Dans une déclaration sans détour, Geoffroy Foumboula annonce une rupture de confiance avec le Président Brice Clotaire Oligui Nguema. Celui qu’il a soutenu par conviction républicaine lors de la Transition et de l’élection présidentielle, semble désormais, selon lui, s’écarter de l’engagement initial : celui de faire de la Cinquième République un espace de justice, de vérité et de cohérence. « Je ne suis pas un politicien, je suis un républicain », affirme-t-il, insistant sur son indépendance face aux jeux de pouvoir.

« Tous les Gabonais sont égaux. Ali Bongo Ondimba et sa famille ne sont pas plus Gabonais qu’un autre. » En rappelant cette évidence constitutionnelle, Geoffroy Foumboula appelle à un sursaut national. Le COPIL CITOYEN, dont il est membre actif, promet de se réunir pour tirer toutes les conséquences juridiques et politiques de cette affaire.

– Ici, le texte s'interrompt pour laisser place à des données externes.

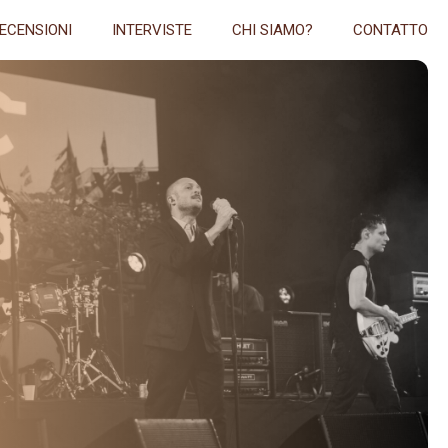
ECENSIONI
INTERVISTE
CHI SIAMO?
CONTATTO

Une Cinquième République déjà fragilisée ?

À peine née, la Cinquième République gabonaise traverse une zone de turbulence éthique et institutionnelle. L’acte opaque de la libération des Bongo, loin d’apaiser les tensions, les ravive. Il soulève une question brûlante : peut-on reconstruire un pays sur les mêmes silences qui l’ont abîmé ? Geoffroy Foumboula, lui, a choisi son camp : celui de la République, et non des hommes.